Effects of chronic tramadol exposure on the zebrafish brain: A proteomic study
- Authors
- Zhuo, H.Q., Huang, L., Huang, H.Q., and Cai, Z.
- ID
- ZDB-PUB-120418-3
- Date
- 2012
- Source
- Journal of proteomics 75(11): 3351-3364 (Journal)
- Registered Authors
- Keywords
- tramadol hydrochloride, proteomics, metabolism, abuse potential, oxidative stress
- MeSH Terms
-
- Analgesics, Opioid/adverse effects*
- Analgesics, Opioid/pharmacology
- Animals
- Brain/metabolism*
- Brain/ultrastructure
- Brain Chemistry/drug effects*
- Mitochondria/metabolism
- Mitochondria/ultrastructure
- Nerve Tissue Proteins/metabolism*
- Proteomics/methods*
- Tramadol/adverse effects*
- Tramadol/pharmacology
- Zebrafish
- PubMed
- 22507199 Full text @ J. Proteomics
Tramadol hydrochloride (TH), has become the most prescribed opioid worldwide. However, its neurotoxicity and abuse potential are not well documented. In the present study, TH administration induced abnormal behavior and body and brain mean weight loss. Two principal metabolites O- and N-desmethyltramadol were detected in the brain tissue, and N-desmethyltramadol was the main metabolite produced.
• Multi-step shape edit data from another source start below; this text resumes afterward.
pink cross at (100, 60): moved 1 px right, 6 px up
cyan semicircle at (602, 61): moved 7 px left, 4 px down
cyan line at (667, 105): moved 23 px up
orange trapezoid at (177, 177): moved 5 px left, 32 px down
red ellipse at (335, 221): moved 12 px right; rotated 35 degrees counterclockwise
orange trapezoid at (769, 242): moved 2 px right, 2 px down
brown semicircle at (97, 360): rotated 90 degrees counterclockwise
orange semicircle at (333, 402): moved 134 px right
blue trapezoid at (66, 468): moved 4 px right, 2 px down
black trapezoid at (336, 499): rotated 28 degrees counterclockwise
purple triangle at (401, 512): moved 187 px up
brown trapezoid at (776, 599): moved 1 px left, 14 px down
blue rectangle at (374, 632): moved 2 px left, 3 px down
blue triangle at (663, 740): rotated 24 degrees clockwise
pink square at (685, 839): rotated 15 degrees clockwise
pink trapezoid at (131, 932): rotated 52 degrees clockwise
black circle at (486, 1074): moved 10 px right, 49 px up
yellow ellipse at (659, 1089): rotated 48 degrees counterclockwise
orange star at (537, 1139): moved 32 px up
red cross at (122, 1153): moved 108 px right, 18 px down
A total of 30 differential protein spots were identified using semi-quantitative 2D-PAGE and proteomic analyses, and classified into 13 categories, in which subtypes of 14-3-3 proteins, creatine kinase, ATP synthase beta chain, and tubulin were identified at the separated location on the gels 3, 3, 4, and 11 times respectively. Many TH responsive proteins have functions related to oxidative stress, including 14-3-3 proteins, creatine kinase BB, ubiquitin carboxy-terminal hydrolase L-1, ATP synthase, synaptosome-associated protein, tubulin and actin. Irrespective of oxidative damage, other pathways affected include apoptosis, energy metabolism, signal disorders, and cytoskeletal structure. Ultrastructural observation of mitochondria showed a series of morphological changes in the case of TH exposure.